Besides healthcare, immigration, security and climate change policies, US foreign policy is now the only topic for discussion amongst the presidential candidates. The voters have always been inclined towards a candidate with a strong stance on maintaining peace around the globe with no threat to the country’s security.
In a similar attempt to tip the voters in his favor, Sen. Bernie Sanders brought forward the sensitive topic of foreign policy and slammed his fellow Democratic candidate Joe Biden for voting in support of the Iraq war during the seventh Democratic debate in Des Moines, Iowa.
Sanders, who is also one of the consistent top Democratic hopefuls, raised the subject of US foreign policy at a crucial time when the US-Iran conflict is on the brink of converting into a war.
During the Iowa Debate, Sanders got involved in an intense argument with Biden on the latter’s vote to authorize the military action in Iraq. Sanders not only criticized Biden for voting in support of the Iraq War but also termed the US offensive against Iraq in 2002 as “the worst foreign policy blunder in U.S. history.”
Recalling the US foreign policy that authorized the military offensive in Iraq, Sanders said, “Joe and I listened to what Cheney and Bush and Rumsfeld said, and I thought they were lying. I did what I could to end that war, but Joe saw it differently.”

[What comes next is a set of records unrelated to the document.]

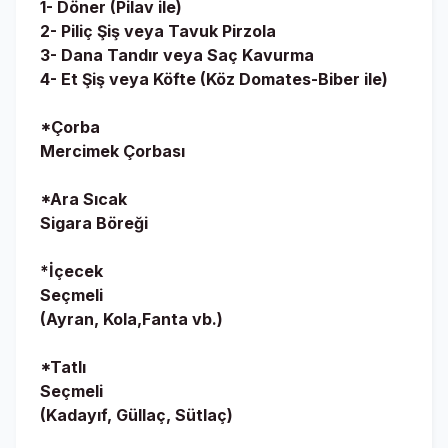
1- Döner (Pilav ile)
2- Piliç Şiş veya Tavuk Pirzola
3- Dana Tandır veya Saç Kavurma
4- Et Şiş veya Köfte (Köz Domates-Biber ile)
*Çorba
Mercimek Çorbası
*Ara Sıcak
Sigara Böreği
*İçecek
Seçmeli
(Ayran, Kola,Fanta vb.)
*Tatlı
Seçmeli
(Kadayıf, Güllaç, Sütlaç)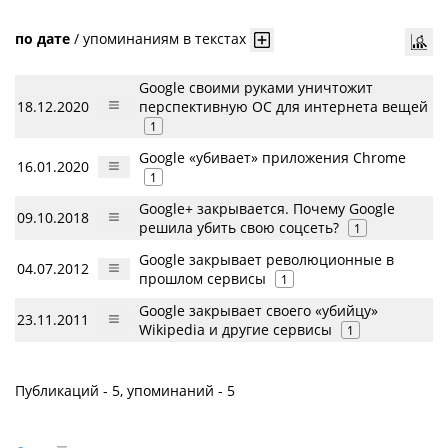
по дате
/
упоминаниям в текстах
Google своими руками уничтожит
18.12.2020
перспективную ОС для интернета вещей
1
Google «убивает» приложения Chrome
16.01.2020
1
Google+ закрывается. Почему Google
09.10.2018
решила убить свою соцсеть?
1
Google закрывает революционные в
04.07.2012
прошлом сервисы
1
Google закрывает своего «убийцу»
23.11.2011
Wikipedia и другие сервисы
1
Публикаций - 5, упоминаний - 5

The strained relations between the US and Turkey, and the efforts being put to curb the five-year-long Libyan Civil War have been raising questions on the viability of the Trump administration. Not to forget the support to Israel and legalizing the Israeli Settlements in the past months.

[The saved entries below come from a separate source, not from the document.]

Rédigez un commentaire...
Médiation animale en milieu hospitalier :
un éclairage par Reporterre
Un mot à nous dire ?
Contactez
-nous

During the entire debate, Sanders seemed determined to emerge as the frontrunner, which will prove beneficial to his campaign, since only a month or less remains for the presidential primary in Iowa and other states.
He also seemed to ensure that by the end of the debate he had created an image of himself as the leading voice on “withdrawing the US from foreign conflicts”. Sanders also mentioned that the President might worsen the US-Iran conflict to a point that it will lead to a war between both the nations.
He said, “What we have to face as a nation is that the two great foreign policy disasters of our lifetimes were the war in Vietnam and the war in Iraq. Both of those wars were based on lies. And right now, what I fear very much is we have a president who is lying again and could drag us into a war that is even worse than the war in Iraq.”